We hope the foregoing will prove useful.
James K. Pharris
Deputy Solicitor General
 The third alternative procedure covered by RCW 39.10 (job order contracting procedure) may be used by any of several categories of state and local agencies specified in statute. RCW 39.10.420. Public housing authorities are not among the public bodies specified. The Capital Projects Advisory Review Board (CPARB) is much less heavily involved in the job order contracting procedure than in the other two procedures described in RCW 39.10, although CPARB does collect information about the use of job orders by public bodies. RCW 39.10.460.

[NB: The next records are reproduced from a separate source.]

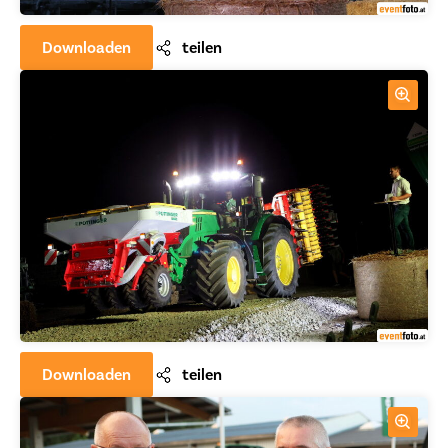
Downloaden
teilen
Downloaden
teilen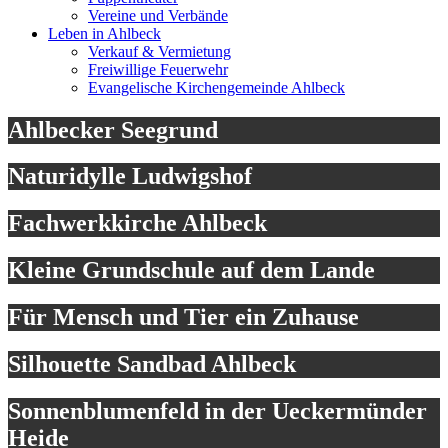
Vereine und Verbände
Leben in Ahlbeck
Verkauf & Vermietung
Freiwillige Feuerwehr
Evangelische Kirchengemeinde Ahlbeck
Ahlbecker Seegrund
Naturidylle Ludwigshof
Fachwerkkirche Ahlbeck
Kleine Grundschule auf dem Lande
Für Mensch und Tier ein Zuhause
Silhouette Sandbad Ahlbeck
Sonnenblumenfeld in der Ueckermünder
Heide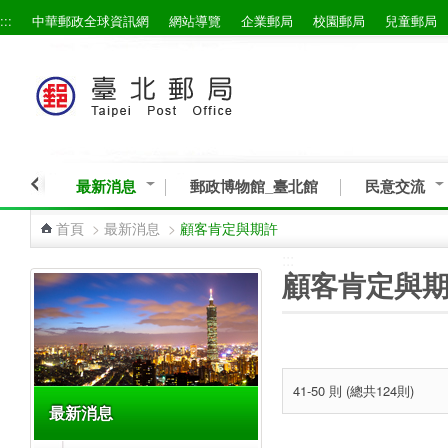
:::
中華郵政全球資訊網
網站導覽
企業郵局
校園郵局
兒童郵局
跳到主要內容區塊
最新消息
郵政博物館_臺北館
民意交流
首頁
>
最新消息
>
顧客肯定與期許
:::
:::
顧客肯定與
41-50 則 (總共124則)
最新消息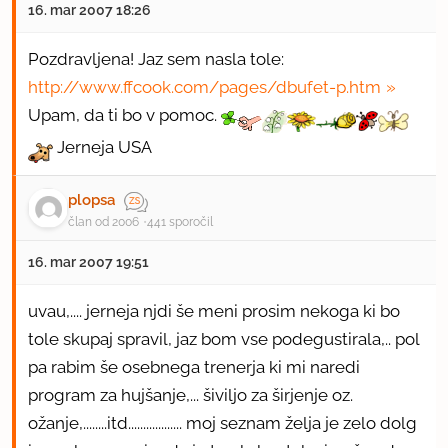
16. mar 2007 18:26
Pozdravljena! Jaz sem nasla tole:
http://www.ffcook.com/pages/dbufet-p.htm
Upam, da ti bo v pomoc.
Jerneja USA
plopsa
član od 2006
441 sporočil
16. mar 2007 19:51
uvau,.... jerneja njdi še meni prosim nekoga ki bo
tole skupaj spravil, jaz bom vse podegustirala,.. pol
pa rabim še osebnega trenerja ki mi naredi
program za hujšanje,... šiviljo za širjenje oz.
ožanje,........itd.................. moj seznam želja je zelo dolg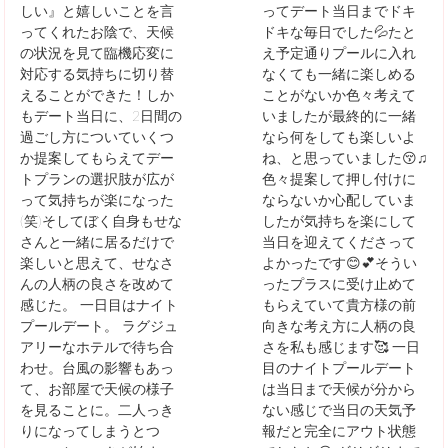
しい』と嬉しいことを言
ってデート当日までドキ
ってくれたお陰で、天候
ドキな毎日でした💦たと
の状況を見て臨機応変に
え予定通りプールに入れ
対応する気持ちに切り替
なくても一緒に楽しめる
えることができた！しか
ことがないか色々考えて
もデート当日に、2日間の
いましたが最終的に一緒
過ごし方についていくつ
なら何をしても楽しいよ
か提案してもらえてデー
ね、と思っていました😚♫
トプランの選択肢が広が
色々提案して押し付けに
って気持ちが楽になった
ならないか心配していま
(笑)そしてぼく自身もせな
したが気持ちを楽にして
さんと一緒に居るだけで
当日を迎えてくださって
楽しいと思えて、せなさ
よかったです😊💕そうい
んの人柄の良さを改めて
ったプラスに受け止めて
感じた。 一日目はナイト
もらえていて貴方様の前
プールデート。 ラグジュ
向きな考え方に人柄の良
アリーなホテルで待ち合
さを私も感じます🥰 一日
わせ。台風の影響もあっ
目のナイトプールデート
て、お部屋で天候の様子
は当日まで天候が分から
を見ることに。二人っき
ない感じで当日の天気予
りになってしまうとつ
報だと完全にアウト状態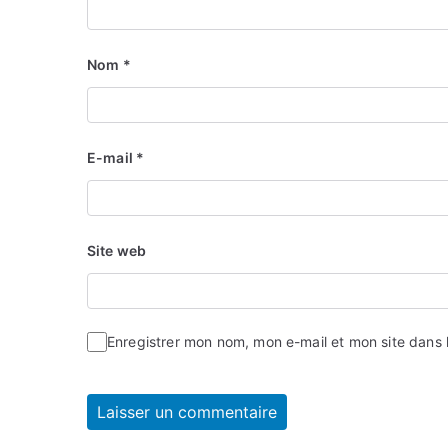
Nom
*
E-mail
*
Site web
Enregistrer mon nom, mon e-mail et mon site dans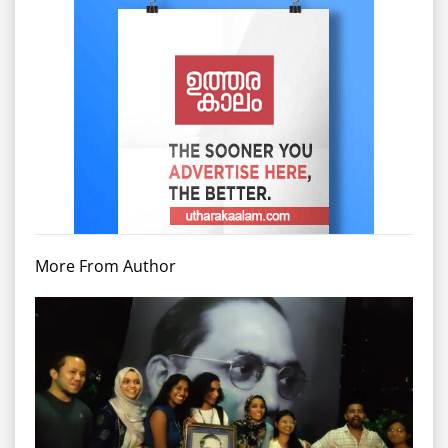
More From Author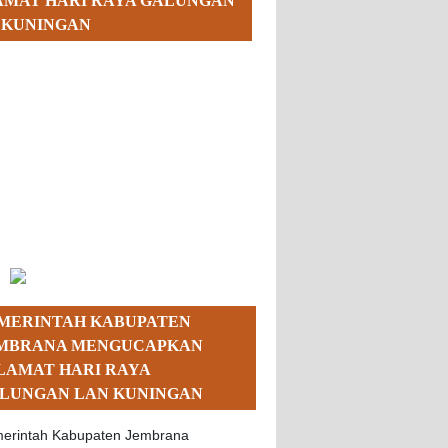
AMAT HARI RAYA GALUNGAN
 KUNINGAN
MERINTAH KABUPATEN
MBRANA MENGUCAPKAN
LAMAT HARI RAYA
LUNGAN LAN KUNINGAN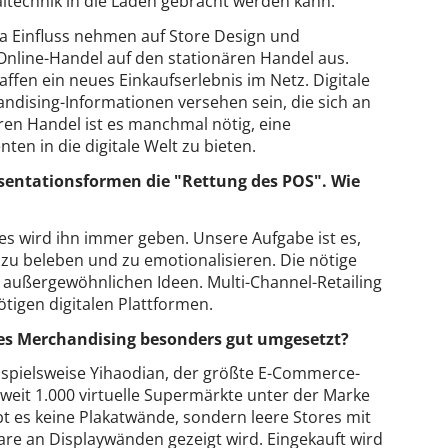
italtechnik in die Läden gebracht werden kann.
a Einfluss nehmen auf Store Design und
 Online-Handel auf den stationären Handel aus.
fen ein neues Einkaufserlebnis im Netz. Digitale
ndising-Informationen versehen sein, die sich an
ren Handel ist es manchmal nötig, eine
en in die digitale Welt zu bieten.
äsentationsformen die "Rettung des POS". Wie
es wird ihn immer geben. Unsere Aufgabe ist es,
zu beleben und zu emotionalisieren. Die nötige
 außergewöhnlichen Ideen. Multi-Channel-Retailing
tigen digitalen Plattformen.
les Merchandising besonders gut umgesetzt?
eispielsweise Yihaodian, der größte E-Commerce-
sweit 1.000 virtuelle Supermärkte unter der Marke
ibt es keine Plakatwände, sondern leere Stores mit
re an Displaywänden gezeigt wird. Eingekauft wird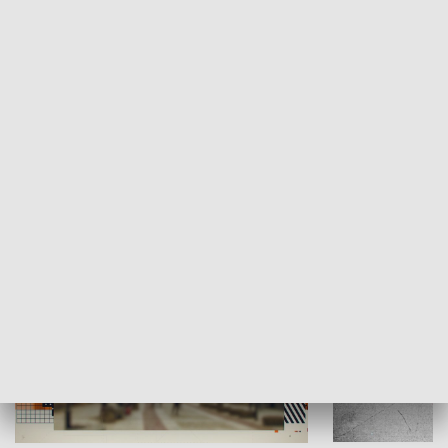
Moje miejsce
Winda region
HISTORIA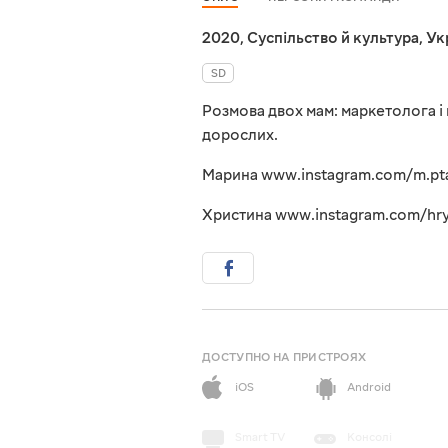
2020
,
Суспільство й культура
,
Ук
SD
Розмова двох мам: маркетолога і п
дорослих.
Марина www.instagram.com/m.pt
Христина www.instagram.com/hr
ДОСТУПНО НА ПРИСТРОЯХ
iOS
Android
Smart TV
Консолі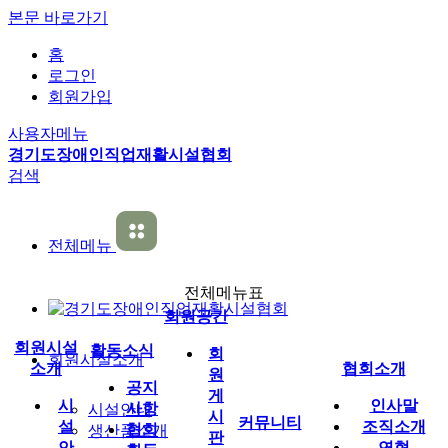
본문 바로가기
홈
로그인
회원가입
사용자메뉴
경기도장애인직업재활시설협회
검색
전체메뉴
전체메뉴표
회원공간
회원시설
활동소식
회
회원시설소개
소개
협회소개
원
공지
게
시
인사말
사항
시설안내
시
커뮤니티
설
조직소개
협회
생산품소개
판
안
연혁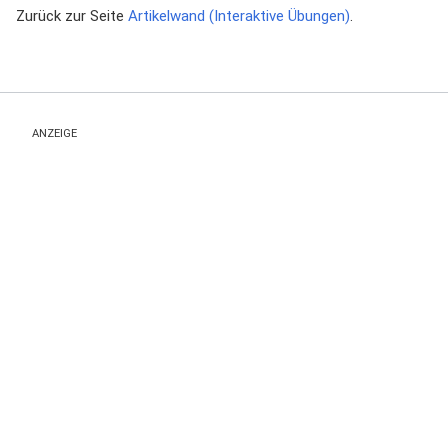
Zurück zur Seite
Artikelwand (Interaktive Übungen)
.
ANZEIGE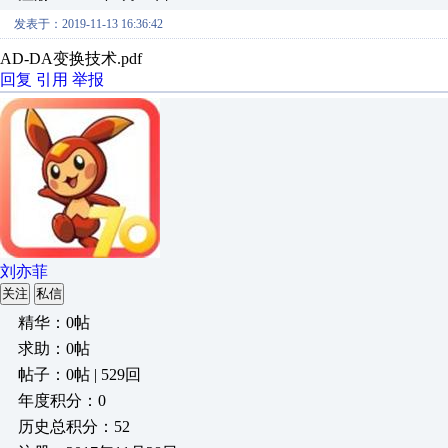
发表于：2019-11-13 16:36:42
AD-DA变换技术.pdf
回复
引用
举报
刘亦菲
关注
私信
精华：0帖
求助：0帖
帖子：0帖 | 529回
年度积分：0
历史总积分：52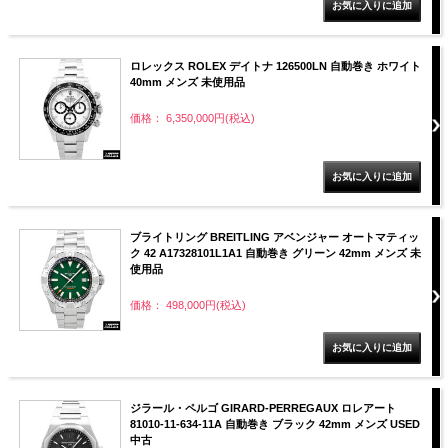
ロレックス ROLEX デイトナ 126500LN 自動巻き ホワイト
40mm メンズ 未使用品
価格： 6,350,000円(税込)
ブライトリング BREITLING アベンジャー オートマティッ
ク 42 A17328101L1A1 自動巻き グリーン 42mm メンズ 未
使用品
価格： 498,000円(税込)
ジラール・ペルゴ GIRARD-PERREGAUX ロレアート
81010-11-634-11A 自動巻き ブラック 42mm メンズ USED
中古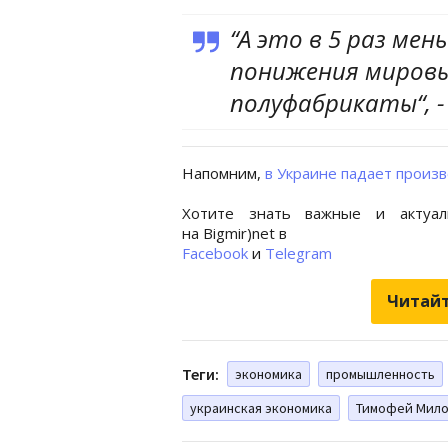
“А это в 5 раз ме
понижения мировы
полуфабрикаты“, 
Напомним,
в Украине падает произ
Хотите знать важные и актуал
на Bigmir)net в
Facebook
и
Telegram
Читайт
Теги:
экономика
промышленность
украинская экономика
Тимофей Мило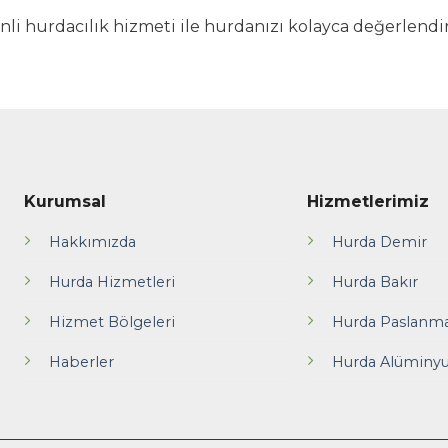
li hurdacılık hizmeti ile hurdanızı kolayca değerlendir
Kurumsal
Hizmetlerimiz
Hakkımızda
Hurda Demir
Hurda Hizmetleri
Hurda Bakır
Hizmet Bölgeleri
Hurda Paslanm
Haberler
Hurda Alümin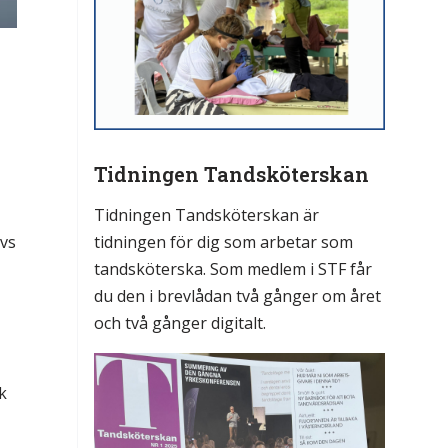
Tidningen Tandsköterskan
Tidningen Tandsköterskan är
tidningen för dig som arbetar som
ivs
tandsköterska. Som medlem i STF får
du den i brevlådan två gånger om året
och två gånger digitalt.
k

 The cited provision authorizes public housing authorities to:
prepare, carry out, acquire, lease and operate housing projects; to provide for the construction, reconstruction, improvement, alteration or repair of any housing project or any part thereof; to agree to rent or sell dwellings forming part of the projects to or for persons of low income. Where an agreement or option is made to sell a dwelling to a person of low income, the authority may convey the dwelling to the person upon fulfillment of the agreement irrespective of whether the person is at the time of the conveyance a person of low income. Leases, options, agreements, or conveyances may include such covenants as the authority deems appropriate to assure the achievement of the objectives of this chapter.
RCW 35.82.070(2) (emphasis added).
 Although Drake doesn’t specifically discuss RCW 35.82.070(10), a review of the briefs filed in that case reveals that the question of whether RCW 35.82.070(10) exempted housing authorities from the prevailing wage law was a substantial focus of the parties’ arguments. Appellants’ Opening Brief at 10-13 and Brief of Respondent Seattle Housing Authority at 14-20, Drake v. Molvik & Olsen Electric, Inc., 107 Wn.2d 26 (1986) (No. 51398-8) (reprinted in Briefs 107(2d) Washington, Vol. 1, tab 2). In reaching its decision, then, the Court was aware of this statutory exception, so its decision can best be explained as implicitly rejecting the argument that housing authorities were exempted from the law by virtue of it, although we could not describe this conclusion as a “holding” of the Court.
 In the Drake case, the housing authority asserted that state law on a particular project was preempted by federal regulations. We recognize the possibility that federal preemption might be an issue here as well, at least as to certain projects, but that issue would be fact dependent and beyond the scope of your question. Accordingly, we do not analyze it in this opinion.